Collectively, CEL-Seq2 benefits from optimized primers, reagents, clean-up, and library preparation step. Together, these modifications greatly improve the quality of the data and make CEL-Seq2 more time- and cost-efficient. Furthermore, our Fluidigm C1-enabled cell-barcoding allows for a single library construction, instead of working individually to set up the library preparation for each cell. Our improvements will also be able to be implemented in the inDrop and Drop-Seq methods [15, 16].
CEL-Seq and CEL-Seq2
CEL-Seq was performed as previously described , with the exception that a 5 base UMI was added to the primer and the barcode length was reduced to 6 bases. For CEL-Seq2 the following modifications were introduced (see Additional file 4: Supplementary file 1 for a detailed protocol): (1) A new set of primers was used (Additional file 5: Table S2). Primers are shorter and include an UMI upstream of the barcode. (2) SuperScript® II Double-Stranded cDNA Synthesis Kit is used to convert the mRNA to double stranded DNA. Reagents can be purchased individually, see protocol. (3) Nucleic acid purification steps are performed with RNAClean and AMPure XP beads. (4) The aRNA was converted to cDNA using random priming. A random hexamer was used with a 5′-tail containing the Illumina 3′ adaptor sequence.
Six nucleotide barcodes were designed so that every pair of barcodes had a Hamming distance of at least 2 bases ensuring that a single sequencing error would not cause the read to be associated with a different sample.

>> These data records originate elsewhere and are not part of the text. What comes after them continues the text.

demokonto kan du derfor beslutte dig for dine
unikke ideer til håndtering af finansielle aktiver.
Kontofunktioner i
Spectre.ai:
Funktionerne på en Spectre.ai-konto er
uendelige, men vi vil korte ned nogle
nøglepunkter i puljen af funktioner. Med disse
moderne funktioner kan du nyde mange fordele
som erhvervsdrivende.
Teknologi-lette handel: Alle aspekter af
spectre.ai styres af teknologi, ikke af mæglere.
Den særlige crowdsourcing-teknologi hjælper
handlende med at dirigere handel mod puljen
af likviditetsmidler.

Each unique barcode was designed to have a GC content of 33–67 % to avoid low-complexity barcodes which may result in low sequencing quality, and to have the last nucleotide anything other than T. 168 unique barcodes matching these constraints were selected, although larger groups can be constructed.

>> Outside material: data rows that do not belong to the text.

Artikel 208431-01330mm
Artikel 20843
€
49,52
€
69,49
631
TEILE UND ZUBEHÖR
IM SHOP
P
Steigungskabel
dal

Mouse ear fibroblasts were derived from 1-month-old CyclinB1-GFP mice , as previously described . Briefly, a small piece of mouse ear was collected and digested overnight in DMEM containing Collagenase/Dispase. The tissue was then dissociated by gentle pipetting and cells were washed in DMEM/10 % FBS/1 % Pen-Strep/1 % L-Glutamine, pelleted, seeded, and cultured for 2–4 days before sorting on a FACS ARIA (Becton Dickinson).
Chip priming and cell capture were performed according to the manufacturer’s instructions. After cell capture, CEL-Seq primers were loaded to each of the 96 outlets. The lysis mix was loaded to inlet # 3, RT mix to inlet #4, second strand mix to inlet #7, and IVT mix to inlet # 8, and the CEL-Seq program was run. The resulting aRNA was pooled from all outlets, bead purified, fragmented, and purified again. Library was prepared according to the CEL-Seq2 protocol.
Paired-end sequencing was performed on the Hiseq 2500 in rapid mode, 15 bases for read 1 (R1), 7 bases for the Illumina index, and 36 bases for read 2 (R2). The data have been deposited under GEO accession number GSE78779.
Expression analysis pipeline
CEL-Seq reads were processed into an expression matrix using a multistep, parallel computational pipeline within the Galaxy framework . For CEL-Seq2, we developed a new pipeline as a standalone lightweight python program allowing for a faster run-time. The CEL-Seq2 pipeline is compatible also with CEL-Seq reads. The pipeline is distributed under the GPLv3 license allowing others to further customize (https://github.com/yanailab/CEL-Seq-pipeline). The pipeline consists of the following steps: (1) Demultiplexing: using the barcode from R1 we split R2 reads into their original samples creating a separate file for each sample. Since the UMI is also read in R1 we extract it and attach it to the R2 read metadata for downstream analysis. (2) Mapping: using Bowtie2 , we map the reads of the different samples in parallel, cutting the analysis time by roughly the number of available cores. (3) Read counting: A modified version of the htseq-count script  (https://github.com/yanailab/CEL-Seq-pipeline) that supports the identification and elimination of reads sharing the same UMI to generate an accurate molecule count for each feature. As in Grun et al.  we use binomial statistics to convert the number of UMIs into transcript counts. The different steps in the pipeline are wrapped together in a single program with a simple configuration file allowing to control for different run modes. We include the C1 steps as Additional file 6: Supplementary file 2.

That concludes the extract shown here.